Trump Justice Department official John Gore on Friday suggested that the Justice Department has been unable to fully enforce the Voting Rights Act without the decennial Census asking a question about citizenship.
Gore was asked by Rep. Jimmy Gomez (D-CA) at a House oversight hearing whether the Justice Department has been unable to enforce the Voting Rights Act without the data.
“Without accurate citizenship data? Yes,” Gore said, adding that the Justice Department has been “making do” by using extrapolations from the American Communities Survey, an ongoing survey sent to a small portion of the population.
The Census hasn’t asked the question on the version of the survey that goes to all households since 1950. The Voting Rights Act was passed in 1965. Gore spearheaded a DOJ request that the Commerce Department add a citizenship question to the upcoming 2020 Census.
Democrats, Census policy wonks and civil rights advocates fear that asking the question will spook immigrant communities from participating in the Census. An undercount would have a major impact on political representation and federal funding for those populations.
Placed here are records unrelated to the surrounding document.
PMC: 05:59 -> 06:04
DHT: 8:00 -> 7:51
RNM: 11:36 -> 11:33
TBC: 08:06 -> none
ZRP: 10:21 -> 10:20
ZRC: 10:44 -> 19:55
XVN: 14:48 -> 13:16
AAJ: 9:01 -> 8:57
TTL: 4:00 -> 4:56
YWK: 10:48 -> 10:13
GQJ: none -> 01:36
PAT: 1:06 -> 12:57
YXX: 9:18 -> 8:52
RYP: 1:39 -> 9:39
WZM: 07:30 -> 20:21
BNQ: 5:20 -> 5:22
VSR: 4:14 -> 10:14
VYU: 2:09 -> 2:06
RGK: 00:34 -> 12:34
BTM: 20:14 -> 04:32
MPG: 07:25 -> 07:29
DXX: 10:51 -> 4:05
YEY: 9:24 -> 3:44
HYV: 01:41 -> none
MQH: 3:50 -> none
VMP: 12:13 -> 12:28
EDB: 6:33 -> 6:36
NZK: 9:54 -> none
Later in the hearing, Gore cited a Voting Rights Act case brought in Texas by private plaintiffs that he said was thrown out because the court said the ACS data on citizenship was not sufficient.
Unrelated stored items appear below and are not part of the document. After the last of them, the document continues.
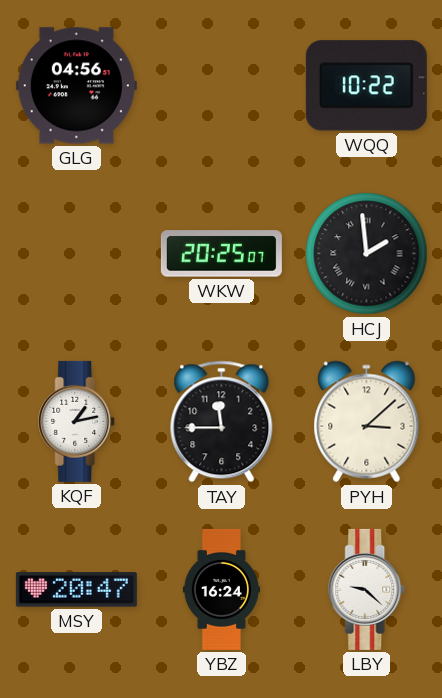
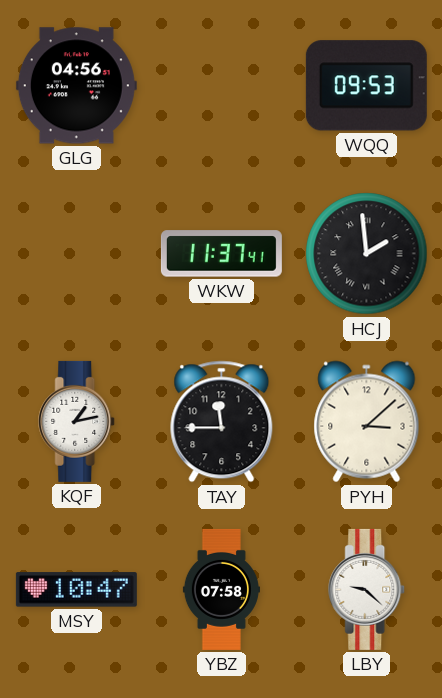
WQQ: 10:22 -> 09:53
WKW: 20:25 -> 11:37
MSY: 20:47 -> 10:47
YBZ: 16:24 -> 07:58
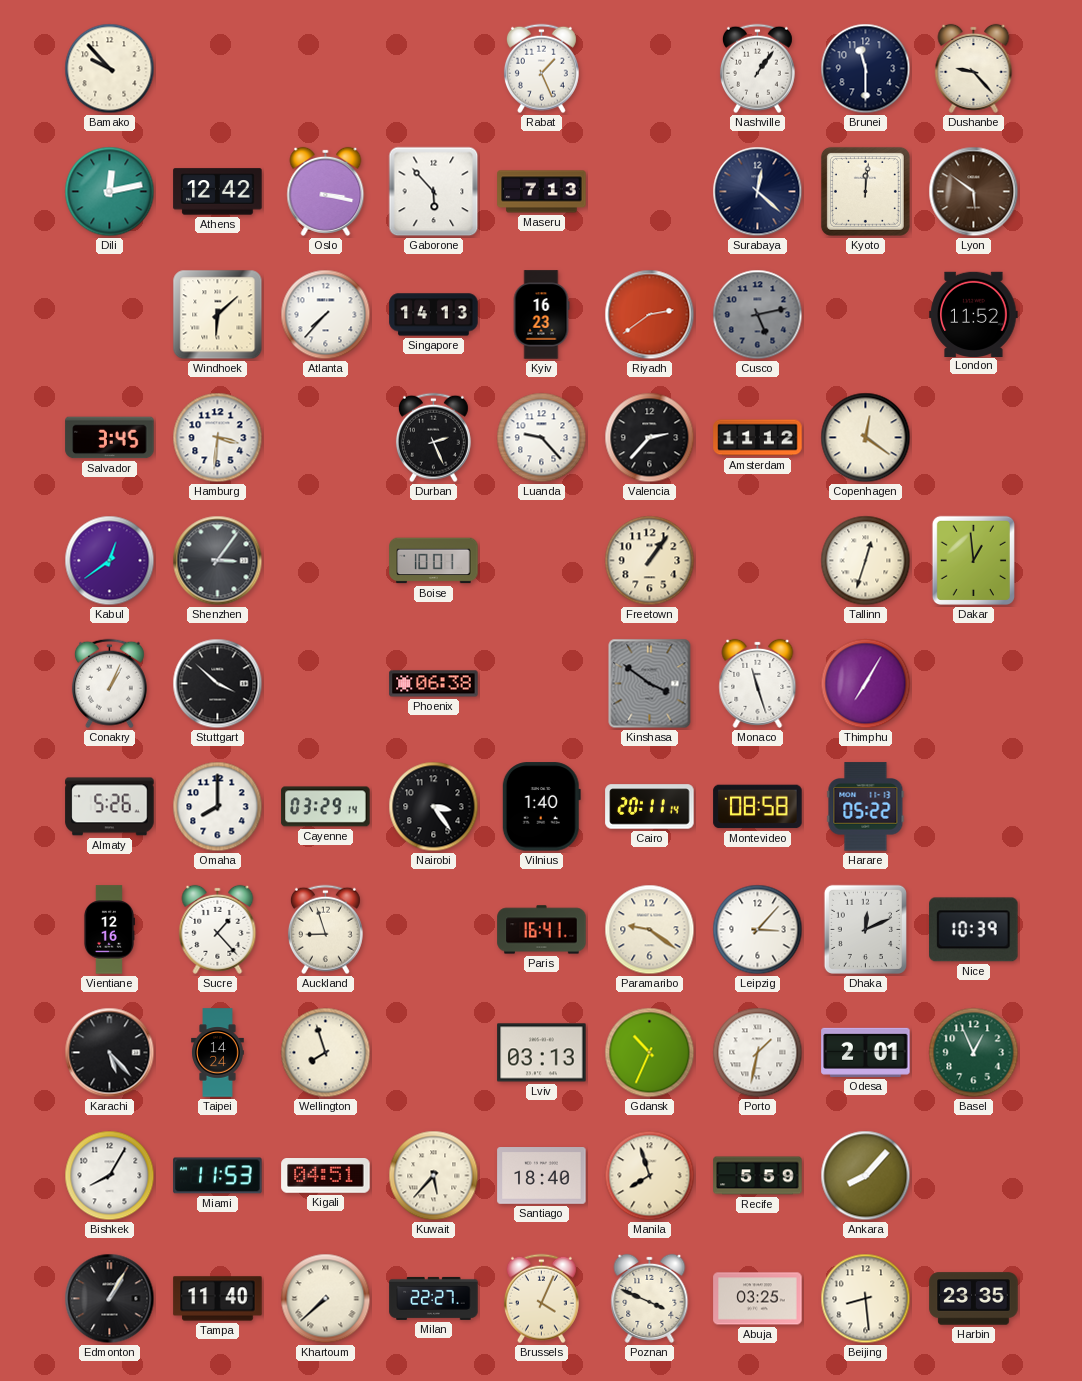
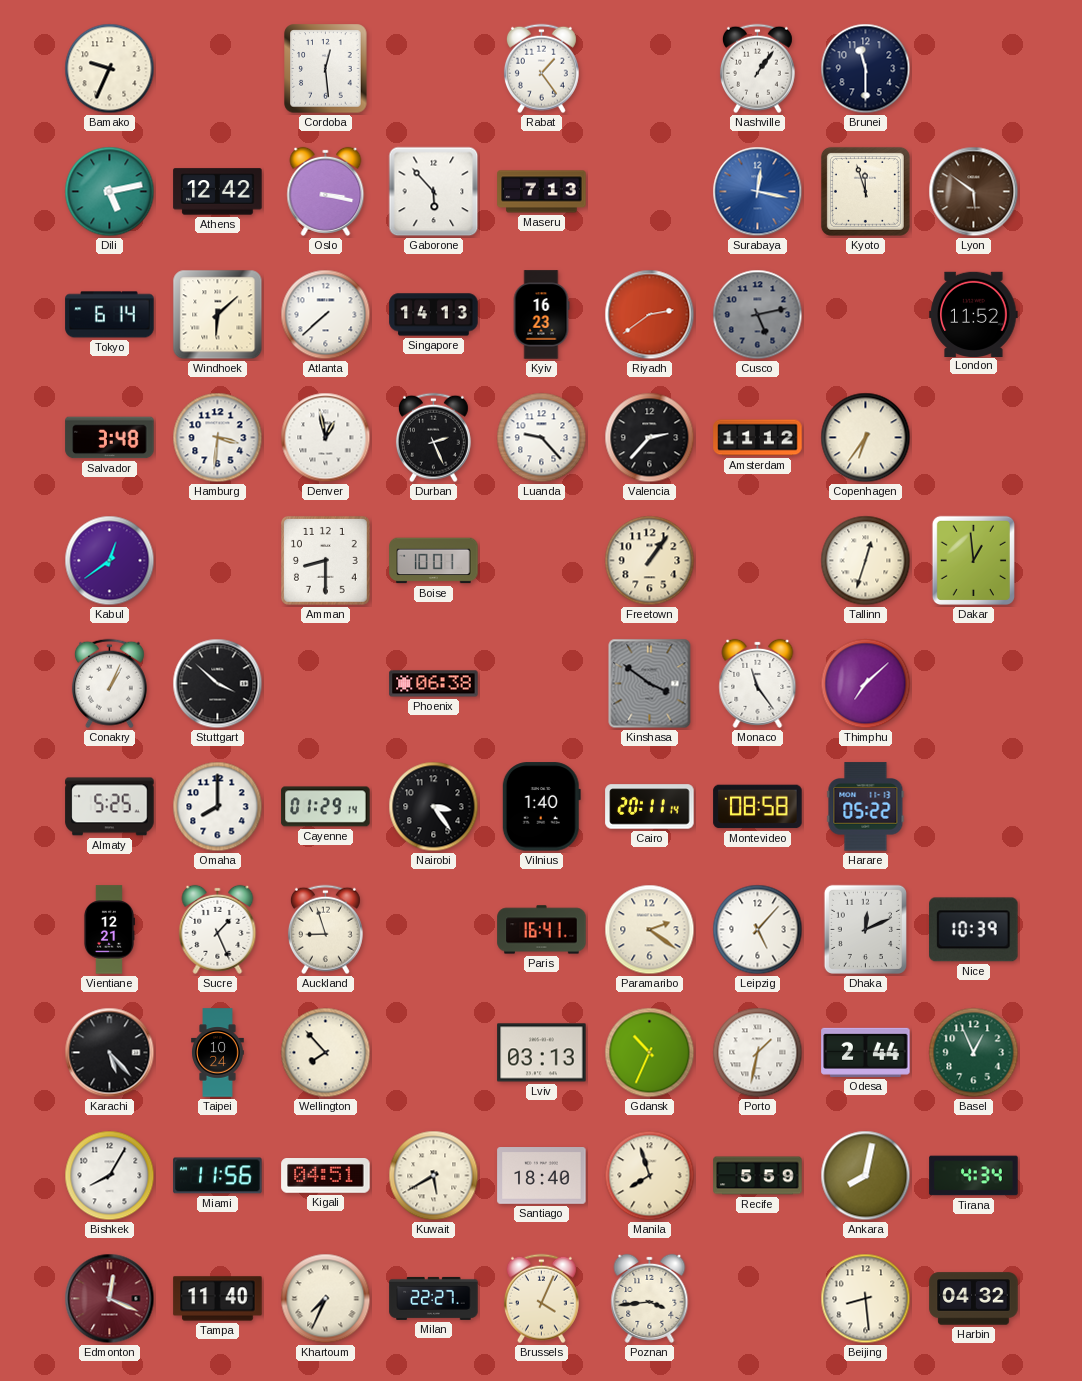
Bamako: 9:53 -> 9:34
Cordoba: none -> 12:29
Rabat: 1:26 -> 1:24
Dushanbe: 9:23 -> none
Dili: 12:13 -> 5:13
Surabaya: 12:22 -> 12:17
Surabaya dial: navy -> blue
Kyoto: 12:01 -> 11:57
Tokyo: none -> 6:14
Atlanta: 7:37 -> 7:38
Salvador: 3:45 -> 3:48
Denver: none -> 12:58
Copenhagen: 12:21 -> 6:36
Shenzhen: 3:06 -> none
Amman: none -> 8:30
Monaco: 11:27 -> 11:24
Thimphu: 7:05 -> 7:08
Almaty: 5:26 -> 5:25
Cayenne: 03:29 -> 01:29
Vientiane: 12:16 -> 12:21
Sucre: 1:23 -> 1:26
Paramaribo: 9:21 -> 2:21
Leipzig: 3:07 -> 5:07
Taipei: 14:24 -> 10:24
Wellington: 7:57 -> 7:53
Odesa: 2:01 -> 2:44
Miami: 11:53 -> 11:56
Kuwait: 5:37 -> 5:40
Ankara: 8:07 -> 8:02
Tirana: none -> 4:34
Edmonton: 1:05 -> 12:19
Edmonton dial: black -> burgundy
Khartoum: 7:38 -> 7:34
Poznan: 3:49 -> 3:44
Abuja: 03:25 -> none
Harbin: 23:35 -> 04:32
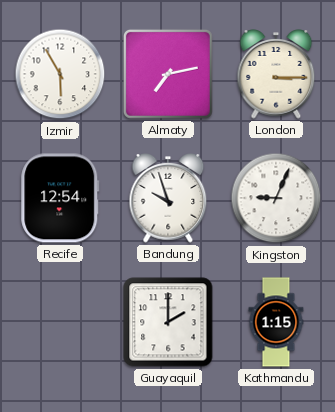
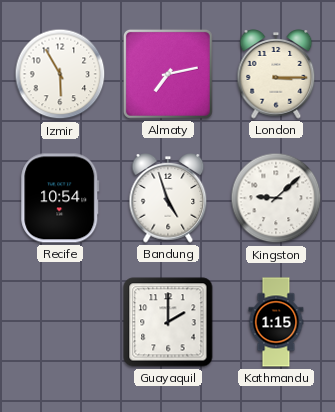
Recife: 12:54 -> 10:54
Bandung: 9:57 -> 4:57
Kingston: 9:04 -> 9:08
“We would like avoid that fate,” Gore said. He couldn’t name any other cases where the lack of Census data made a difference, however.
He also clarified his answer to Gomez.
“So, yes, we do need that [data] at the Census block level. Yes, we are making do with the currently available data to draw estimates as to what’s going on at the Census block level,” Gore said. “Our letter lays out why the hard count Census data would be more appropriate for that function, because it’s a hard count, and it would be simpler for us to use.”